Logo
Logo
Banner

TCE reprova contas de 2022 e 2023 da gestão Felipe Augusto e aponta graves falhas administrativas

 04/12/2025 14h561646678698622652aa18d65_1646678698_3x2_md.jpg

O ex-prefeito de São Sebastião, Felipe Augusto, sofreu novo revés no Tribunal de Contas do Estado de São Paulo (TCE-SP) após a emissão de pareceres prévios desfavoráveis referentes aos exercícios de 2022 e 2023. Os documentos apontam um conjunto de irregularidades consideradas graves pelos órgãos técnicos e pelo Ministério Público de Contas, consolidando um quadro de ineficiência administrativa, planejamento inadequado e falhas recorrentes na condução das políticas públicas.

Entre os principais pontos destacados pelo Ministério Público de Contas no relatório de 2023 está a baixa efetividade da gestão municipal, medida pelo Índice de Efetividade da Gestão Municipal (IEG-M), que manteve classificação “C” desde 2018, índice que representa desempenho abaixo do esperado em áreas essenciais como saúde, educação e infraestrutura. De acordo com o parecer, as falhas revelam que, apesar da crescente arrecadação, o município não converteu os recursos em melhorias reais para a população.

O relatório também aponta fragilidades estruturais no planejamento fiscal, com destaque para alterações orçamentárias que ultrapassaram 110% da despesa inicialmente fixada, descaracterizando a peça orçamentária original e violando orientações da Corte.

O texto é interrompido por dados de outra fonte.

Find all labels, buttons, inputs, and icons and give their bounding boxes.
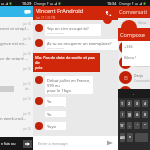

O parecer registra ainda a ausência de projeções de receita para os anos seguintes e de metodologia para estimar os royalties do petróleo — uma das principais fontes de receita do município.

Na análise fiscal, o TCE observou que o superávit orçamentário de 2023 só ocorreu devido à entrada extraordinária de royalties de petróleo, que somaram mais de R$ 911 milhões. Mesmo assim, o município deixou de repassar mais de R$ 44 milhões ao Regime Próprio de Previdência, descumprindo legislação municipal e gerando impacto direto no equilíbrio previdenciário. Além disso, parte do valor recebido judicialmente relativo aos royalties não foi registrado integralmente nos balancetes, resultando em uma diferença superior a R$ 181 milhões.

Outro ponto crítico diz respeito às políticas públicas essenciais. No setor da educação, o relatório cita déficit de vagas em creches, precariedade das unidades escolares, alta rotatividade de professores contratados temporariamente e ausência de plano de carreira. Já na saúde, o TCE identificou longas filas de espera, falta de equipamentos, unidades com infraestrutura inadequada e desabastecimento de medicamentos.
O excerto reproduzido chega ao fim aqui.